GRAVES GALLERY ANNOUNCES RE-OPENING DATE WITH NEW PROGRAMME
Sheffield’s much-loved Graves Gallery is set to welcome visitors again from Friday 3 September following a six-month programme of refurbishment and re-display. New displays making their debut include an exhibition of work by sculptor Mark Firth, the first chance to see Pandemic Diary, a new series of drawings by Phlegm, a new exhibition curated by pioneering artist Keith Piper, as well as a new display on the theme of landscape.
Sheffield Museums’ initial programme of redevelopment and re-display has seen walls re-cladded in three of the main galleries, which had remained largely unchanged since the gallery opened in 1934, as well as redecoration to breathe new life into the display spaces. In addition to the improvements, the gallery has also seen a complete changeover of a third of the artworks on display.

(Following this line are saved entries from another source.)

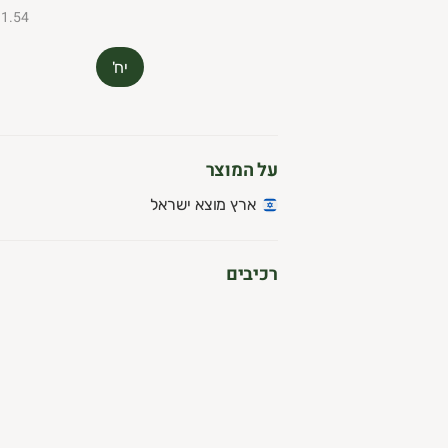
₪1.54 ל-100
יח'
על המוצר
ארץ מוצא ישראל
רכיבים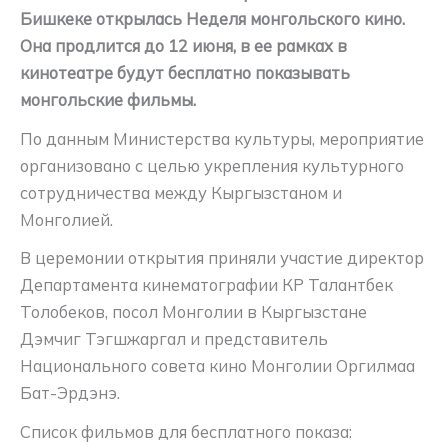
Бишкеке открылась Неделя монгольского кино.
Она продлится до 12 июня, в ее рамках в
кинотеатре будут бесплатно показывать
монгольские фильмы.
По данным Министерства культуры, мероприятие
организовано с целью укрепления культурного
сотрудничества между Кыргызстаном и
Монголией.
В церемонии открытия приняли участие директор
Департамента кинематографии КР Талантбек
Толобеков, посол Монголии в Кыргызстане
Дэмчиг Тэгшжаргал и представитель
Национального совета кино Монголии Оргилмаа
Бат-Эрдэнэ.
Список фильмов для бесплатного показа:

The first new exhibition in the gallery celebrates the work of sculptor Mark Firth. Precision as a State of Mind (3 Sep 21 – 15 Jan 22) will include 83 new and recent works, including Ten Cubes for Sheffield (2019-20), a new series made exclusively for the exhibition. The works on display showcase Firth’s continual preoccupation with geometry and his exploration of the meeting point between art and engineering. Firth’s practice reflects a long family connection to Sheffield’s engineering history – his great, great grandfather was the steel magnate and philanthropist Mark Firth, whose generosity helped found the University of Sheffield.
Also on display in the gallery will be Pandemic Diary (2020) by Phlegm – a collection of 67 pen and ink drawings and one engraving, which go on public display for the very first time. This new acquisition chronicles the acclaimed artist’s response to lockdown and joins the city’s visual art collection thanks to funding from the Contemporary Art Society Rapid Response Fund. This vital fund was set up to allow organisations to continue to collect works during the pandemic.
Another new highlight is a powerful exploration of alternative and outsider perspectives on our recognised histories curated by artist Keith Piper, one of the co-founders of the seminal Blk Art Group. The new display is led by Piper’s own large-scale work The Seven Rages of Man (1984-2018), which imagines seven ages, or rages, through which the black dispersed population has passed, but also the future to come. Alongside the work, Piper presents objects from the city’s collection offering visitors a chance to reflect on the histories they represent, including currency issued by the Royal Africa Company, which transported more people into slavery than any other British company in the history of the Atlantic slave trade, and t-shirts protesting South African apartheid in the 1980s.
The final gallery redisplay embraces the theme of landscape and showcases many of the remarkable landscape paintings and works on paper from the city’s collection. Returning favourites including JMW Turner’s Opening of the Vintage at Macon (around 1803) and Sheila Fell’s Snowscape, Cumbria (1977) go show alongside new additions including works from Fay Godwin’s atmospheric Yorkshire photographic series Remains of Elmet (1979) and another new acquisition of work by Haroon Mirza, which joins the city’s collection through the generosity of the artist and facilitated by the Contemporary Art Society.
Kirstie Hamilton, Director of Programmes at Sheffield Museums, said:
“The Graves Gallery is one of the city’s cultural jewels. The generous support from the Ampersand Foundation has enabled us to breath new life into its spaces through refurbishment and redecoration, develop displays which bring compelling new perspectives and create a vital and vibrant programme of continuing change over the coming years. We’re thrilled to reopen the gallery with new work from Mark Firth and Phlegm, who both share strong links with Sheffield, and a powerful new display by Keith Piper re-examining the histories represented through the city’s collections.”
The Graves Gallery will reopen on Friday 3 September – entry to the gallery is free. There’s no need to book, but numbers in the building will be managed and measures put in place to ensure everyone is able to visit comfortably and confidently.